Kirin is not having an easy ride in Japan, its domestic market. Sales in the country are declining whereas Asia as a whole continues to grow rapidly.

Having been overtaken by archrival Asahi on the home front it is China that now holds most promise.

Kirin Brewery, Japan's second largest beer producer, is looking westward for growth opportunities as the Japanese market becomes increasingly difficult to compete in. Despite revising its group net profits forecast upwards to Y10 billion, its shares remain close to its 16 year all-time low.

In Japan, an ageing population and a depressed economy are adversely affecting consumption of beer. In addition, the popularity of packaged cocktail drinks is increasingly taking 'share of throat' from the beer market. Japanese breweries also face a tax increase on low-malt beers, which is likely to stifle future growth in that market. As if market conditions were not bad enough, the top beer makers, Asahi and Kirin, are plunging into a price war in a fight over market share.

All in all the Japanese market looks increasingly gloomy for manufacturers and Kirin is keen to explore opportunities abroad. In March 2002, Kirin made its most significant acquisition when it bought San Miguel and effectively 90% of the Philippine beer market. Now China is increasingly moving onto the firm's agenda.

Kirin sees China as the driver of growth in five to ten years.
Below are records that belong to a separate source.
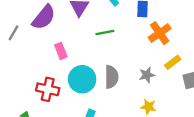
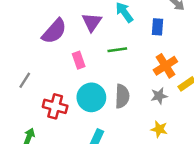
gray line: (14, 33) -> (25, 80), moved
orange cross: (160, 33) -> (165, 66), moved
pink rectangle: (61, 51) -> (79, 60), moved

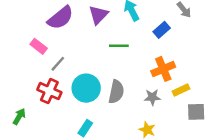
blue rectangle: (157, 27) -> (162, 30), turned 35
pink rectangle: (79, 60) -> (39, 46), moved, turned -42
gray line: (25, 80) -> (58, 64), moved

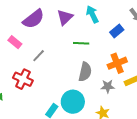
gray line: (58, 64) -> (39, 56), moved
cyan circle: (86, 88) -> (73, 102), moved
gray semicircle: (116, 92) -> (85, 72), moved

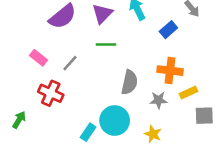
pink rectangle: (15, 42) -> (39, 58), moved
green line: (81, 43) -> (106, 45), moved
orange cross: (117, 63) -> (170, 71), turned 30

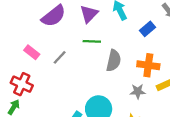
gray semicircle: (129, 82) -> (114, 61), moved
red cross: (51, 93) -> (22, 84), moved

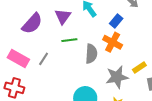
pink rectangle: (32, 52) -> (18, 59), size x1.5
orange cross: (148, 65) -> (113, 42), moved, turned 30
gray star: (138, 91) -> (117, 77), size x1.6

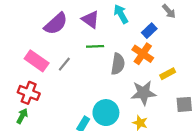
purple triangle: (63, 16) -> (91, 19), turned -36
yellow rectangle: (139, 68) -> (168, 74), moved

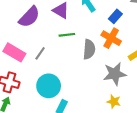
cyan circle: (106, 113) -> (49, 86), moved

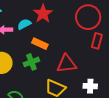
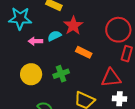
orange rectangle: (40, 44) -> (84, 52), moved
red triangle: (67, 64) -> (111, 78), moved

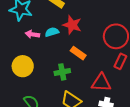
red star: (73, 26) -> (72, 25), turned -30
green cross: (61, 74) -> (62, 72), moved

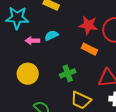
red star: (72, 25) -> (88, 25), moved
orange rectangle: (78, 53) -> (89, 49), moved

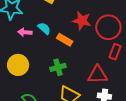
cyan semicircle: (51, 35) -> (44, 28), turned 64
orange rectangle: (89, 49) -> (65, 40), moved

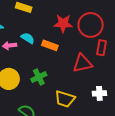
green cross: (58, 67) -> (39, 77), moved
red triangle: (98, 75) -> (82, 63), moved

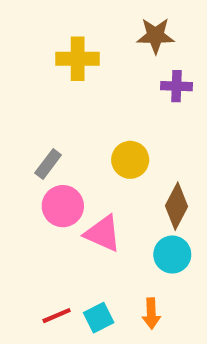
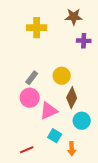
gray rectangle: (48, 164) -> (32, 78), moved
brown diamond: (176, 206) -> (72, 98), moved
pink triangle: (103, 233) -> (49, 111), turned -48
cyan square: (99, 318) -> (55, 136), moved, turned -32

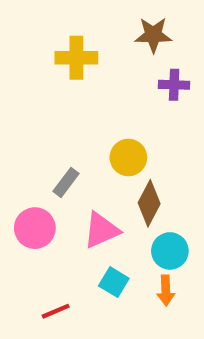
gray rectangle: (32, 78) -> (66, 182), moved
pink circle: (30, 98) -> (35, 228), moved
orange arrow: (72, 149) -> (166, 290), moved

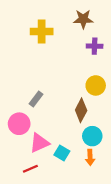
yellow circle: (128, 157) -> (96, 85), moved
pink triangle: (101, 230) -> (39, 143), moved

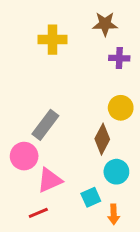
gray rectangle: (36, 99) -> (45, 125), size x1.5
cyan square: (62, 153) -> (91, 197), moved, turned 35
orange arrow: (90, 157) -> (114, 214), moved

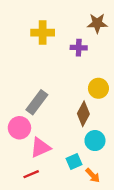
brown star: (105, 24) -> (97, 23), moved
purple cross: (119, 58) -> (79, 48), moved
orange arrow: (114, 214) -> (93, 175), turned -42

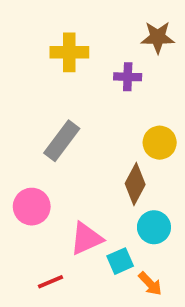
gray rectangle: (37, 102) -> (62, 141), moved
pink triangle: (40, 148) -> (86, 239), moved

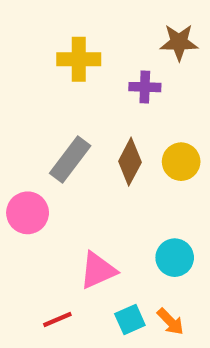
brown diamond: (135, 184) -> (130, 162), moved
pink circle: (32, 207) -> (28, 213), moved
cyan square: (120, 261) -> (130, 319), moved

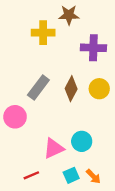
brown star: (179, 42) -> (69, 15), moved
purple cross: (145, 87) -> (93, 48), moved, size x1.5
cyan circle: (175, 258) -> (82, 141), moved

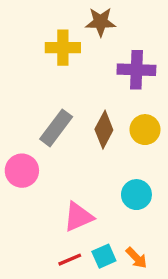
cyan circle: (82, 141) -> (136, 195), moved
red line: (31, 175) -> (70, 260), moved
The company predicts that China will become its biggest production base in five years.

As the Chinese market becomes increasingly open to foreign investment Kirin will eye this market with much anticipation, not least because at present beer consumption is about a quarter of that in Japan. However, it will undoubtedly face strong competition from other players, notably from the US and Europe, that also appreciate the very attractive potential to expand in China.